NFL Data Bowl

December 2019 - present

In December of 2019, I submitted a 12-page report for the student subcompetition of the 2020 NFL Data Bowl, a data analytics competition organized by the NFL, open to teams of undergraduate and graduate students. The student competition's problem statement was simple: using any dataset, produce a report with innovative findings regarding the run game in the NFL. That is to say, produce some data analysis that leads to new conclusions about the usage of running backs in football. In late January of 2020, the NFL announced I was selected as one of the six finalists in this competition. Next, I'll be presenting my findings in person at the 2020 Scouting Combine on February 26th. The overall winner will receive four NFL game tickets as well as $1,000 to spend in the NFL gift shop. Below is the official announcement of my selection as a finalist.
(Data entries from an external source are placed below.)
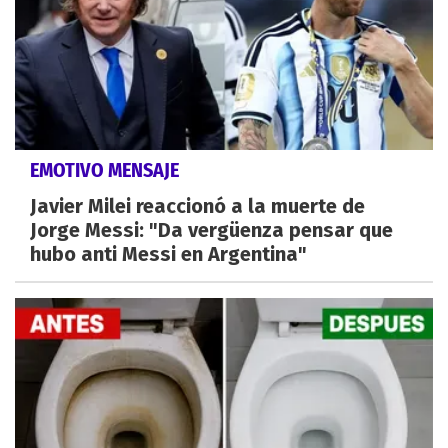
EMOTIVO MENSAJE
Javier Milei reaccionó a la muerte de
Jorge Messi: "Da vergüenza pensar que
hubo anti Messi en Argentina"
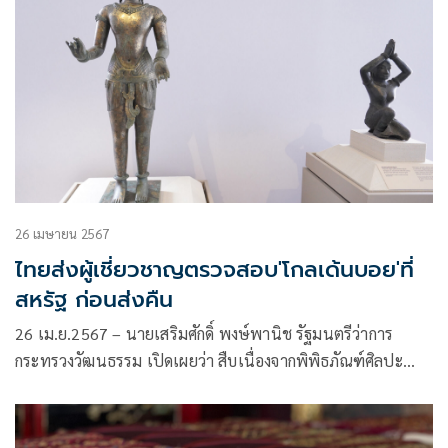
ศึกษา วิทยาศาสตร์และวัฒนธรรมแห่งสหประชาชาติ (ยูเนสโก)
เพื่อเป็นการเฉลิมฉลองยอดผู้เข้าชมทะลุหลักล้าน กรม
ศิลปากร กระทรวงวัฒนธรรม
26 เมษายน 2567
ไทยส่งผู้เชี่ยวชาญตรวจสอบ'โกลเด้นบอย'ที่
สหรัฐ ก่อนส่งคืน
26 เม.ย.2567 – นายเสริมศักดิ์ พงษ์พานิช รัฐมนตรีว่าการ
กระทรวงวัฒนธรรม เปิดเผยว่า สืบเนื่องจากพิพิธภัณฑ์ศิลปะ
เมโทรโพลิทัน (The MET) สหรัฐอเมริกา แจ้งความประสงค์ส่ง
คืนโบราณวัตถุประติมากรรมสำริด 2 รายการ ซึ่งมีหลักฐานว่าถูก
นำออกจากประเทศไทยโดยผิดกฎหมาย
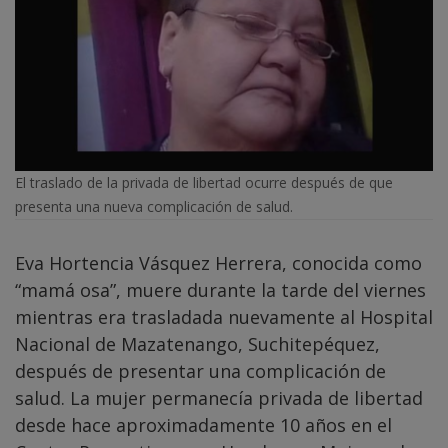
El traslado de la privada de libertad ocurre después de que
presenta una nueva complicación de salud.
Eva Hortencia Vásquez Herrera, conocida como
“mamá osa”, muere durante la tarde del viernes
mientras era trasladada nuevamente al Hospital
Nacional de Mazatenango, Suchitepéquez,
después de presentar una complicación de
salud. La mujer permanecía privada de libertad
desde hace aproximadamente 10 años en el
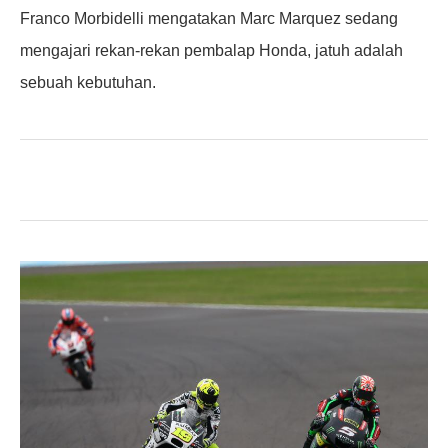
Franco Morbidelli mengatakan Marc Marquez sedang
mengajari rekan-rekan pembalap Honda, jatuh adalah
sebuah kebutuhan.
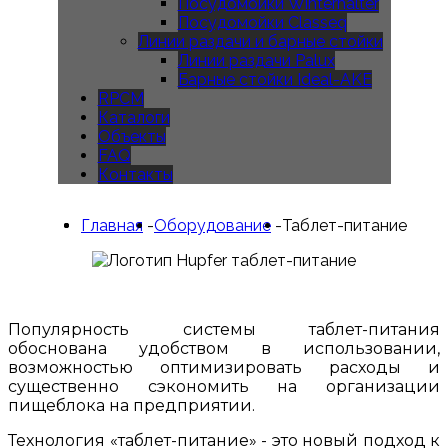
Посудомойки Winterhalter
Посудомойки Classeq
Линии раздачи и барные стойки
Линии раздачи Palux
Барные стойки Ideal-AKE
RPCM
Каталоги
Объекты
FAQ
Контакты
Главная
-
Оборудование
-
Таблет-питание
Популярность системы таблет-питания
обоснована удобством в использовании,
возможностью оптимизировать расходы и
существенно сэкономить на организации
пищеблока на предприятии.
Технология «таблет-питание» - это новый подход к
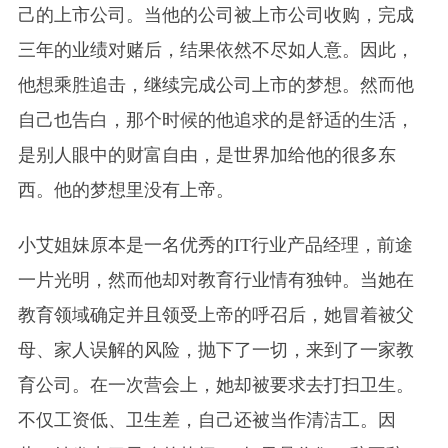
己的上市公司。当他的公司被上市公司收购，完成
三年的业绩对赌后，结果依然不尽如人意。因此，
他想乘胜追击，继续完成公司上市的梦想。然而他
自己也告白，那个时候的他追求的是舒适的生活，
是别人眼中的财富自由，是世界加给他的很多东
西。他的梦想里没有上帝。
小艾姐妹原本是一名优秀的IT行业产品经理，前途
一片光明，然而他却对教育行业情有独钟。当她在
教育领域确定并且领受上帝的呼召后，她冒着被父
母、家人误解的风险，抛下了一切，来到了一家教
育公司。在一次营会上，她却被要求去打扫卫生。
不仅工资低、卫生差，自己还被当作清洁工。因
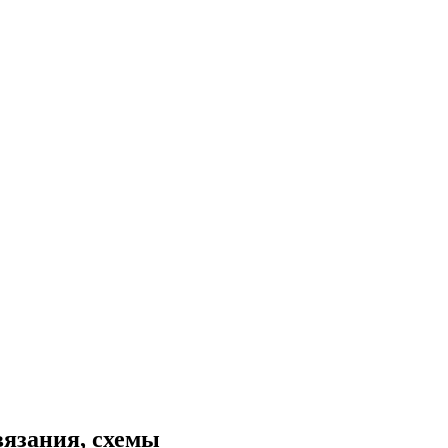
вязания, схемы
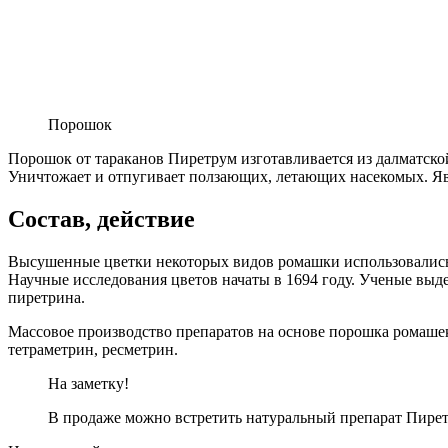
Порошок
Порошок от тараканов Пиретрум изготавливается из далматско
Уничтожает и отпугивает ползающих, летающих насекомых. Яв
Состав, действие
Высушенные цветки некоторых видов ромашки использовались 
Научные исследования цветов начаты в 1694 году. Ученые выд
пиретрина.
Массовое производство препаратов на основе порошка ромашек 
тетраметрин, ресметрин.
На заметку!
В продаже можно встретить натуральный препарат Пирет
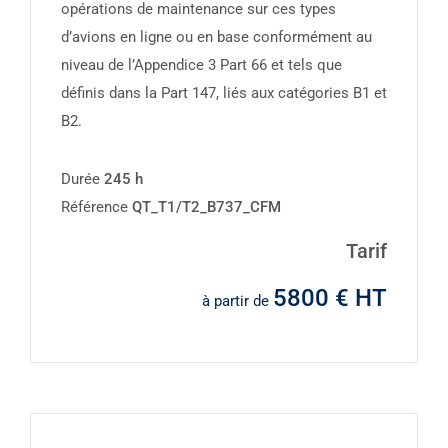
opérations de maintenance sur ces types
d’avions en ligne ou en base conformément au
niveau de l’Appendice 3 Part 66 et tels que
définis dans la Part 147, liés aux catégories B1 et
B2.
Durée
245 h
Référence
QT_T1/T2_B737_CFM
Tarif
5800 € HT
à partir de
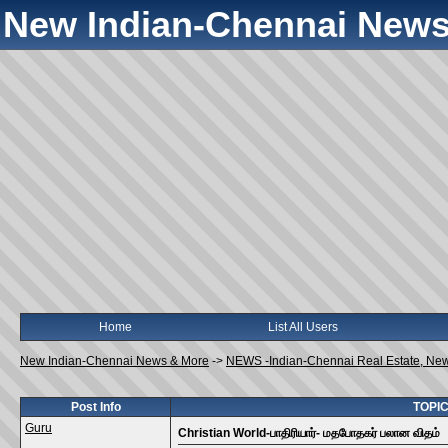
New Indian-Chennai News
Home
List All Users
New Indian-Chennai News & More
->
NEWS -Indian-Chennai Real Estate, Ne
Post Info
TOPIC:
Guru
Christian World-பாதிரியார்- மதபோதகர் பலான விதம்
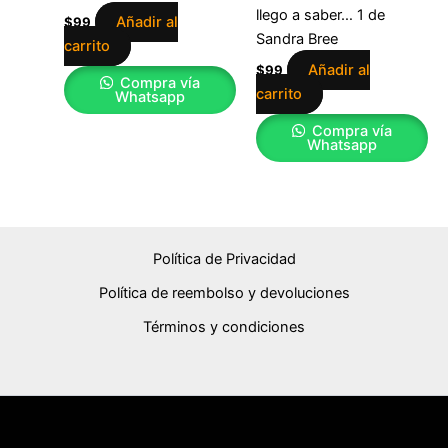
llego a saber… 1 de
Añadir al
$
99
Sandra Bree
carrito
Añadir al
$
99
Compra vía
carrito
Whatsapp
Compra vía
Whatsapp
Política de Privacidad
Política de reembolso y devoluciones
Términos y condiciones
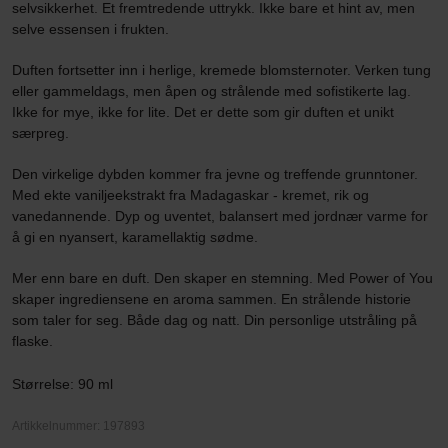
selvsikkerhet. Et fremtredende uttrykk. Ikke bare et hint av, men
selve essensen i frukten.
Duften fortsetter inn i herlige, kremede blomsternoter. Verken tung
eller gammeldags, men åpen og strålende med sofistikerte lag.
Ikke for mye, ikke for lite. Det er dette som gir duften et unikt
særpreg.
Den virkelige dybden kommer fra jevne og treffende grunntoner.
Med ekte vaniljeekstrakt fra Madagaskar - kremet, rik og
vanedannende. Dyp og uventet, balansert med jordnær varme for
å gi en nyansert, karamellaktig sødme.
Mer enn bare en duft. Den skaper en stemning. Med Power of You
skaper ingrediensene en aroma sammen. En strålende historie
som taler for seg. Både dag og natt. Din personlige utstråling på
flaske.
Størrelse: 90 ml
Artikkelnummer: 197893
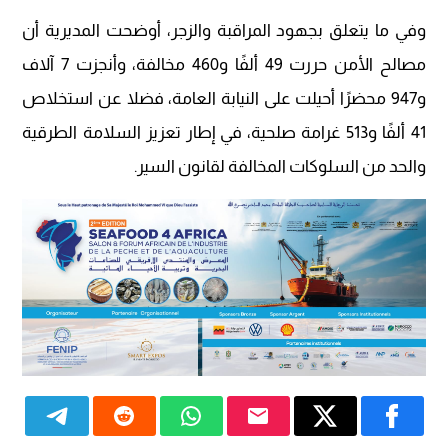
وفي ما يتعلق بجهود المراقبة والزجر، أوضحت المديرية أن
مصالح الأمن حررت 49 ألفًا و460 مخالفة، وأنجزت 7 آلاف
و947 محضرًا أحيلت على النيابة العامة، فضلا عن استخلاص
41 ألفًا و513 غرامة صلحية، في إطار تعزيز السلامة الطرقية
والحد من السلوكات المخالفة لقانون السير.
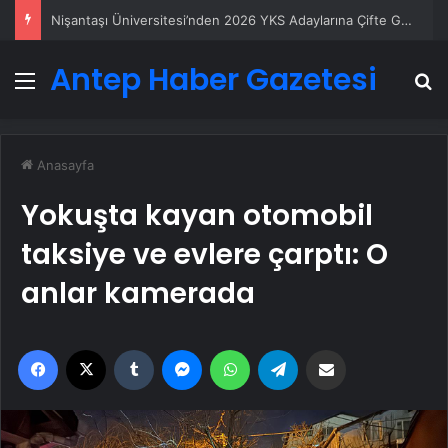
Nişantaşı Üniversitesi’nden 2026 YKS Adaylarına Çifte Güvence: Sabit Ücret ve Kesintisiz Burs
Antep Haber Gazetesi
Menü
A
Anasayfa
Yokuşta kayan otomobil
taksiye ve evlere çarptı: O
anlar kamerada
Facebook
X
Tumblr
Messenger
WhatsApp
Telegram
Email'den paylaş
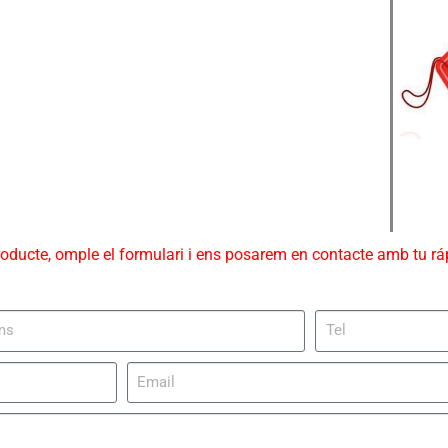
roducte, omple el formulari i ens posarem en contacte amb tu r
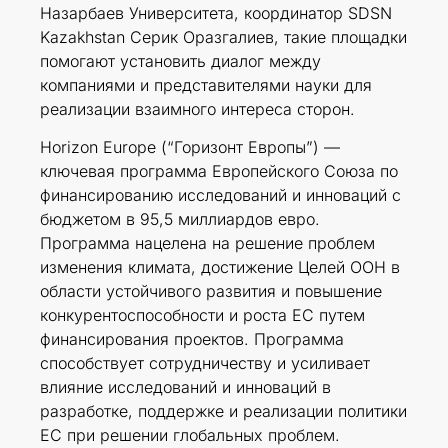
Назарбаев Университета, координатор SDSN
Kazakhstan Серик Оразгалиев, такие площадки
помогают установить диалог между
компаниями и представителями науки для
реализации взаимного интереса сторон.
Horizon Europe (“Горизонт Европы”) —
ключевая программа Европейского Союза по
финансированию исследований и инноваций с
бюджетом в 95,5 миллиардов евро.
Программа нацелена на решение проблем
изменения климата, достижение Целей ООН в
области устойчивого развития и повышение
конкурентоспособности и роста ЕС путем
финансирования проектов. Программа
способствует сотрудничеству и усиливает
влияние исследований и инноваций в
разработке, поддержке и реализации политики
ЕС при решении глобальных проблем.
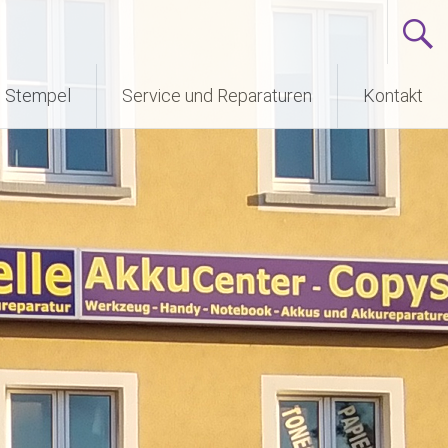
n Stempel
Service und Reparaturen
Kontakt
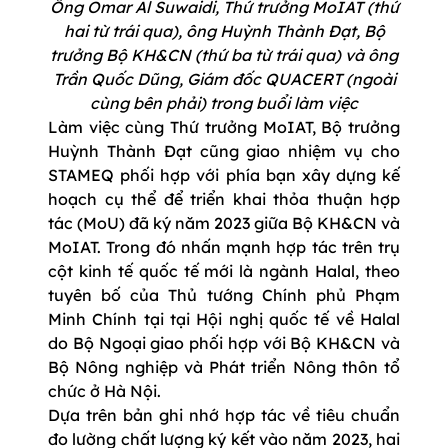
Ông Omar Al Suwaidi, Thứ trưởng MoIAT (thứ
hai từ trái qua), ông Huỳnh Thành Đạt, Bộ
trưởng Bộ KH&CN (thứ ba từ trái qua) và ông
Trần Quốc Dũng, Giám đốc QUACERT (ngoài
cùng bên phải) trong buổi làm việc
Làm việc cùng Thứ trưởng MoIAT, Bộ trưởng
Huỳnh Thành Đạt cũng giao nhiệm vụ cho
STAMEQ phối hợp với phía bạn xây dựng kế
hoạch cụ thể để triển khai thỏa thuận hợp
tác (MoU) đã ký năm 2023 giữa Bộ KH&CN và
MoIAT. Trong đó nhấn mạnh hợp tác trên trụ
cột kinh tế quốc tế mới là ngành Halal, theo
tuyên bố của Thủ tướng Chính phủ Phạm
Minh Chính tại tại Hội nghị quốc tế về Halal
do Bộ Ngoại giao phối hợp với Bộ KH&CN và
Bộ Nông nghiệp và Phát triển Nông thôn tổ
chức ở Hà Nội.
Dựa trên bản ghi nhớ hợp tác về tiêu chuẩn
đo lường chất lượng ký kết vào năm 2023, hai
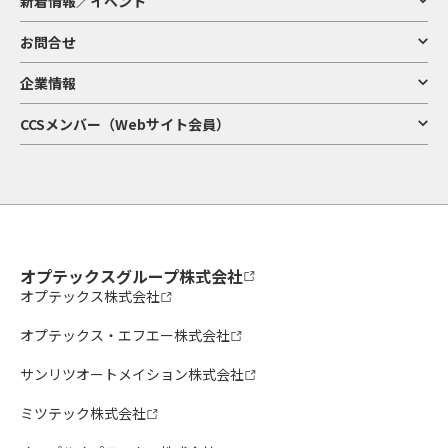
新着情報／イベント
お問合せ
企業情報
CCSメンバー（Webサイト会員）
オプテックスグループ株式会社
オプテックス株式会社
オプテックス・エフエー株式会社
サンリツオートメイション株式会社
ミツテック株式会社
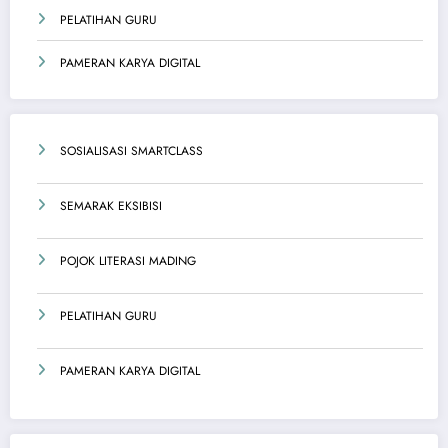
PELATIHAN GURU
PAMERAN KARYA DIGITAL
SOSIALISASI SMARTCLASS
SEMARAK EKSIBISI
POJOK LITERASI MADING
PELATIHAN GURU
PAMERAN KARYA DIGITAL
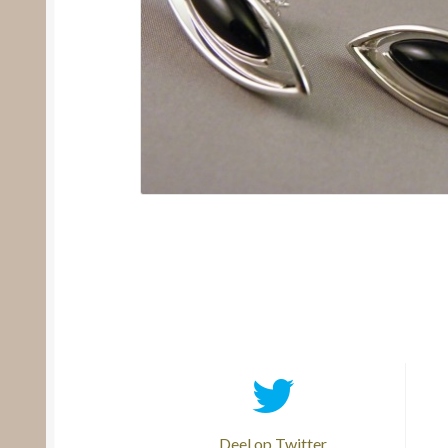
Deel op Twitter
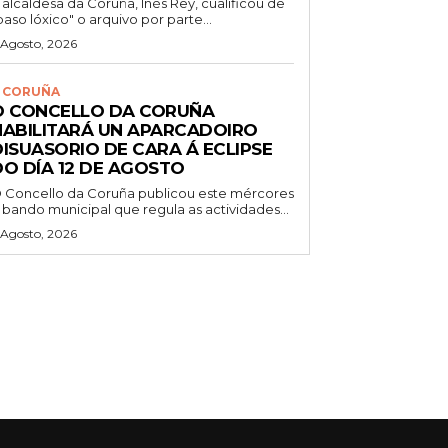
 alcaldesa da Coruña, Inés Rey, cualificou de
paso lóxico" o arquivo por parte...
 Agosto, 2026
 CORUÑA
O CONCELLO DA CORUÑA
HABILITARÁ UN APARCADOIRO
DISUASORIO DE CARA Á ECLIPSE
DO DÍA 12 DE AGOSTO
 Concello da Coruña publicou este mércores
 bando municipal que regula as actividades...
 Agosto, 2026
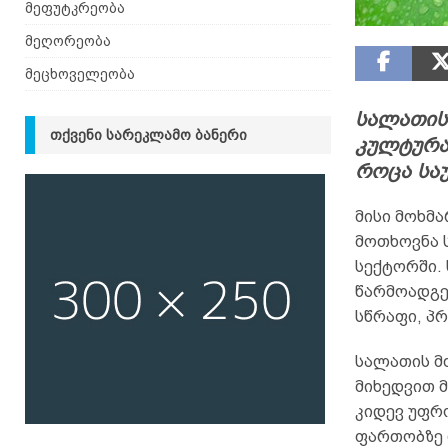
მეფუტკრეობა
მეღორეობა
მეცხოველეობა
სალათის
ᲗᲥᲕᲔᲜᲘ ᲡᲐᲠᲔᲙᲚᲐᲛᲝ ᲑᲐᲜᲔᲠᲘ
კულტურაა
როცა სა
მისი მოხმა
მოთხოვნა 
სექტორში.
წარმოადგე
სწრაფი, პ
სალათის მთ
მიხედვით მ
კიდევ უფრ
ფართობზე 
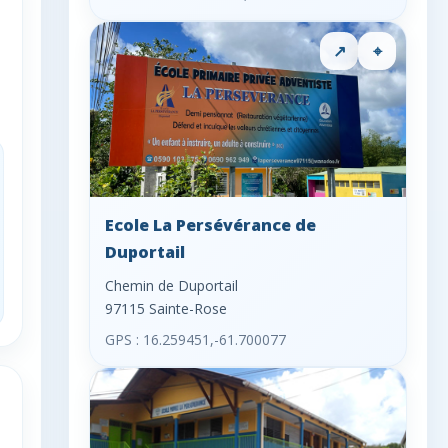
↗
⌖
Ecole La Persévérance de
Duportail
Chemin de Duportail
97115 Sainte-Rose
GPS : 16.259451,-61.700077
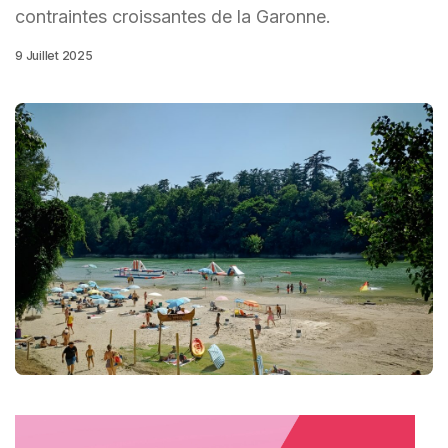
contraintes croissantes de la Garonne.
9 Juillet 2025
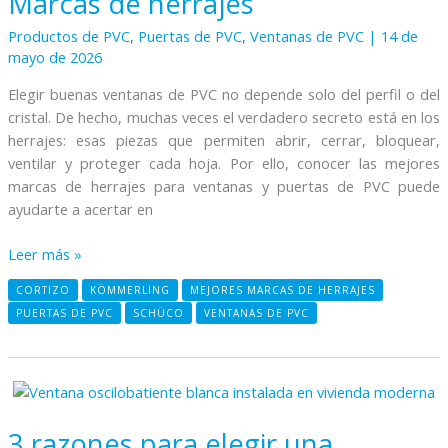
Marcas de herrajes
Productos de PVC
,
Puertas de PVC
,
Ventanas de PVC
|
14 de
mayo de 2026
Elegir buenas ventanas de PVC no depende solo del perfil o del
cristal. De hecho, muchas veces el verdadero secreto está en los
herrajes: esas piezas que permiten abrir, cerrar, bloquear,
ventilar y proteger cada hoja. Por ello, conocer las mejores
marcas de herrajes para ventanas y puertas de PVC puede
ayudarte a acertar en
Leer más »
CORTIZO
KÖMMERLING
MEJORES MARCAS DE HERRAJES
PUERTAS DE PVC
SCHÜCO
VENTANAS DE PVC
3
razones
3 razones para elegir una
para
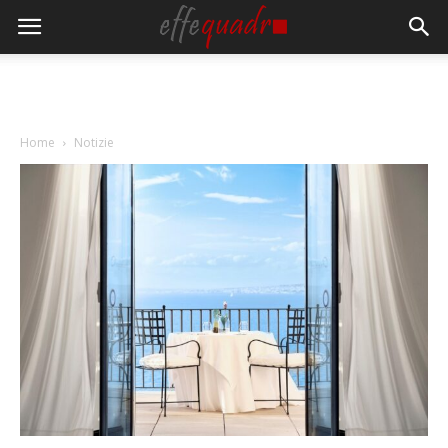
Home
Notizie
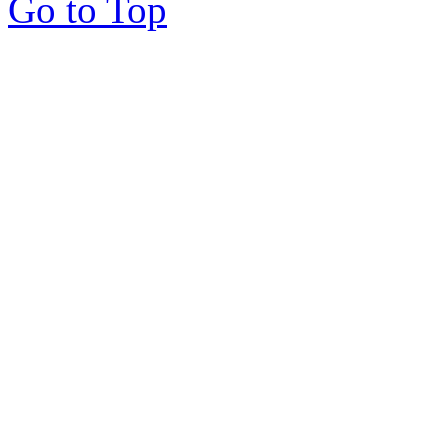
Go to Top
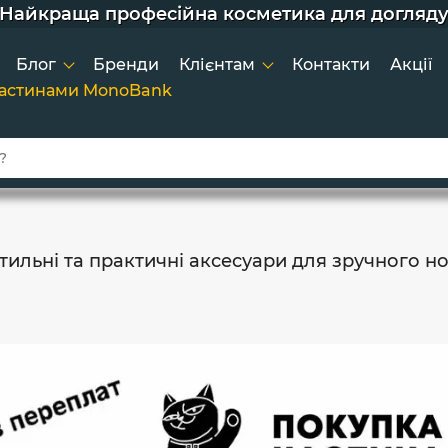
е 2х покупок - постійний клієнт - тоді вам зни
орідки для індукції, гриля та щоденного готу
кції та додаткові знижки для постійних клієнт
Найкраща професійна косметика для догляд
Широкий вибір товарів та зручний підбір
Швидка доставка по Україні
Покупка товарів в кредит
Блог
Бренди
Клієнтам
Контакти
Акції
частинами MonoBank
Стильні та практичні аксесуари для зручного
My approach in this competition involved leveraging the newly-available dataset of player tracking data for 23,000 run plays alongside a "pitch control" model—initially developed by soccer analytics researchers—to compute each team's control over every point on the field. I then used these field control values to fit a model predicting the outcome of run plays, finding that the most relevant predictor of a succesful run play is the presence of a gap in the running back's expected point of intersection with the line of scrimmage. In other words, it matters most that there's space where the running back is running, and less that space exists somewhere else where the running back could adjust his run towards. My complete report detailing my motivations, computational methods, and eventual results is avaiable in full below.

My findings have several key implications for the offensive design of football plays, and open avenues for future work. Firstly, my results are in line with what many football researchers have previously concluded: the most critical factor in creating succesful run plays is the space-creation of the offensive line. Aditionally, my results call into question the sustainability of players like Le'Veon Bell, who are known for their impressive ability to stall, change directions, and bide their time until a gap presents itself. With respect to future work, the most obvious avenue for further exploration is with an augmented dataset providing tracking data for the entirety of the play. My work inherently adopts a simplification of the running back's motion, treating it as a straight line. Complete tracking data would allow for a more realistic modeling of running back motion, and a better understanding of how field control changes as a play progresses.